[Saved data entries]
+ + + + +

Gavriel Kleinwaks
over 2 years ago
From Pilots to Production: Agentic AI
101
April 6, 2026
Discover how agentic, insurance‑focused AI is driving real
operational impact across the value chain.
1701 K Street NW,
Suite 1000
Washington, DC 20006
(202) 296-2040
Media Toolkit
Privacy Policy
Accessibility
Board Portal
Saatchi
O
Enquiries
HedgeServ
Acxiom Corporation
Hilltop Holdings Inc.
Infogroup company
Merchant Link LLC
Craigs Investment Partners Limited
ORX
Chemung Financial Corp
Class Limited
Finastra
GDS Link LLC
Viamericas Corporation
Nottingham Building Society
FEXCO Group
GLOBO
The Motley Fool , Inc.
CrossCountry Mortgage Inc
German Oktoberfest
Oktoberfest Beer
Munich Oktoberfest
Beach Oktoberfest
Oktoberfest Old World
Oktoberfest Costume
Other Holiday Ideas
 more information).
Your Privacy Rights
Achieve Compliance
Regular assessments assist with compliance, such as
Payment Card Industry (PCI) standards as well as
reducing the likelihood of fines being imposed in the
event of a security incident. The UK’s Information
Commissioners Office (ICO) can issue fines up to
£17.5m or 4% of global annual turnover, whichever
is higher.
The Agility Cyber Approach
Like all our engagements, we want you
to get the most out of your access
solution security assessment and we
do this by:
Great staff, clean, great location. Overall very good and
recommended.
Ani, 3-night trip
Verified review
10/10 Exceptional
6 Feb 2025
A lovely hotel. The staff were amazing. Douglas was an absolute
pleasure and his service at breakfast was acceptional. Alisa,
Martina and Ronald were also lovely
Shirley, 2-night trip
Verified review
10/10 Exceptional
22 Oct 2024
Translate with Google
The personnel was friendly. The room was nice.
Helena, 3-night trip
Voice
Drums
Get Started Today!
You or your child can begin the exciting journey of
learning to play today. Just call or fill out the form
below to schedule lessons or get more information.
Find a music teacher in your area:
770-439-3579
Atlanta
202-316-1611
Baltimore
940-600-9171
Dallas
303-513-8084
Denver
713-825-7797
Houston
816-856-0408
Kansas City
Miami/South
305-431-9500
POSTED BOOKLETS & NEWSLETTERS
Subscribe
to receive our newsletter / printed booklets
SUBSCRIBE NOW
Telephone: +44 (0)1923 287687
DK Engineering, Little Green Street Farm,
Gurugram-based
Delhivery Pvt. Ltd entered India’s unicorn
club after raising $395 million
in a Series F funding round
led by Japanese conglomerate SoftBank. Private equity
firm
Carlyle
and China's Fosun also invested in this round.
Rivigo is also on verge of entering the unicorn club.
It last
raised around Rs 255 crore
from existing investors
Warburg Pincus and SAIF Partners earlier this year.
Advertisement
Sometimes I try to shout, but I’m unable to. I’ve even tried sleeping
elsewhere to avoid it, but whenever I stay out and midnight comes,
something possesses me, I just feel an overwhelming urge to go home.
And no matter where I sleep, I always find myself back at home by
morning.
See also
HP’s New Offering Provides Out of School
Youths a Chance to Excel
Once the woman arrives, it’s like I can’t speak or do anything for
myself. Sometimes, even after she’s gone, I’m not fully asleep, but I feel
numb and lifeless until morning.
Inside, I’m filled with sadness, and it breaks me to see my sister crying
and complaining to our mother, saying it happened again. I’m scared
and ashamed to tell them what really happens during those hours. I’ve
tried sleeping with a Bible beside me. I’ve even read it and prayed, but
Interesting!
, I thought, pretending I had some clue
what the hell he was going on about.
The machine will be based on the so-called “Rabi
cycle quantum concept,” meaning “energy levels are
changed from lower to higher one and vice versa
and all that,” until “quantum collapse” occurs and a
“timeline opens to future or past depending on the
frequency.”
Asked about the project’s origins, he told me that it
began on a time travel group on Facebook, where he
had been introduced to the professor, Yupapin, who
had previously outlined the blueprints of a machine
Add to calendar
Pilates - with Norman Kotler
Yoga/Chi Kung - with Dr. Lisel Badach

+ + + + +

▶ **Task to carry out**:
Transcribe every record exactly, keeping each line as it is.

▶ **Output of the task**:
Gavriel Kleinwaks
over 2 years ago
From Pilots to Production: Agentic AI
101
April 6, 2026
Discover how agentic, insurance‑focused AI is driving real
operational impact across the value chain.
1701 K Street NW,
Suite 1000
Washington, DC 20006
(202) 296-2040
Media Toolkit
Privacy Policy
Accessibility
Board Portal
Saatchi
O
Enquiries
HedgeServ
Acxiom Corporation
Hilltop Holdings Inc.
Infogroup company
Merchant Link LLC
Craigs Investment Partners Limited
ORX
Chemung Financial Corp
Class Limited
Finastra
GDS Link LLC
Viamericas Corporation
Nottingham Building Society
FEXCO Group
GLOBO
The Motley Fool , Inc.
CrossCountry Mortgage Inc
German Oktoberfest
Oktoberfest Beer
Munich Oktoberfest
Beach Oktoberfest
Oktoberfest Old World
Oktoberfest Costume
Other Holiday Ideas
 more information).
Your Privacy Rights
Achieve Compliance
Regular assessments assist with compliance, such as
Payment Card Industry (PCI) standards as well as
reducing the likelihood of fines being imposed in the
event of a security incident. The UK’s Information
Commissioners Office (ICO) can issue fines up to
£17.5m or 4% of global annual turnover, whichever
is higher.
The Agility Cyber Approach
Like all our engagements, we want you
to get the most out of your access
solution security assessment and we
do this by:
Great staff, clean, great location. Overall very good and
recommended.
Ani, 3-night trip
Verified review
10/10 Exceptional
6 Feb 2025
A lovely hotel. The staff were amazing. Douglas was an absolute
pleasure and his service at breakfast was acceptional. Alisa,
Martina and Ronald were also lovely
Shirley, 2-night trip
Verified review
10/10 Exceptional
22 Oct 2024
Translate with Google
The personnel was friendly. The room was nice.
Helena, 3-night trip
Voice
Drums
Get Started Today!
You or your child can begin the exciting journey of
learning to play today. Just call or fill out the form
below to schedule lessons or get more information.
Find a music teacher in your area:
770-439-3579
Atlanta
202-316-1611
Baltimore
940-600-9171
Dallas
303-513-8084
Denver
713-825-7797
Houston
816-856-0408
Kansas City
Miami/South
305-431-9500
POSTED BOOKLETS & NEWSLETTERS
Subscribe
to receive our newsletter / printed booklets
SUBSCRIBE NOW
Telephone: +44 (0)1923 287687
DK Engineering, Little Green Street Farm,
Gurugram-based
Delhivery Pvt. Ltd entered India’s unicorn
club after raising $395 million
in a Series F funding round
led by Japanese conglomerate SoftBank. Private equity
firm
Carlyle
and China's Fosun also invested in this round.
Rivigo is also on verge of entering the unicorn club.
It last
raised around Rs 255 crore
from existing investors
Warburg Pincus and SAIF Partners earlier this year.
Advertisement
Sometimes I try to shout, but I’m unable to. I’ve even tried sleeping
elsewhere to avoid it, but whenever I stay out and midnight comes,
something possesses me, I just feel an overwhelming urge to go home.
And no matter where I sleep, I always find myself back at home by
morning.
See also
HP’s New Offering Provides Out of School
Youths a Chance to Excel
Once the woman arrives, it’s like I can’t speak or do anything for
myself. Sometimes, even after she’s gone, I’m not fully asleep, but I feel
numb and lifeless until morning.
Inside, I’m filled with sadness, and it breaks me to see my sister crying
and complaining to our mother, saying it happened again. I’m scared
and ashamed to tell them what really happens during those hours. I’ve
tried sleeping with a Bible beside me. I’ve even read it and prayed, but
Interesting!
, I thought, pretending I had some clue
what the hell he was going on about.
The machine will be based on the so-called “Rabi
cycle quantum concept,” meaning “energy levels are
changed from lower to higher one and vice versa
and all that,” until “quantum collapse” occurs and a
“timeline opens to future or past depending on the
frequency.”
Asked about the project’s origins, he told me that it
began on a time travel group on Facebook, where he
had been introduced to the professor, Yupapin, who
had previously outlined the blueprints of a machine
Add to calendar
Pilates - with Norman Kotler
Yoga/Chi Kung - with Dr. Lisel Badach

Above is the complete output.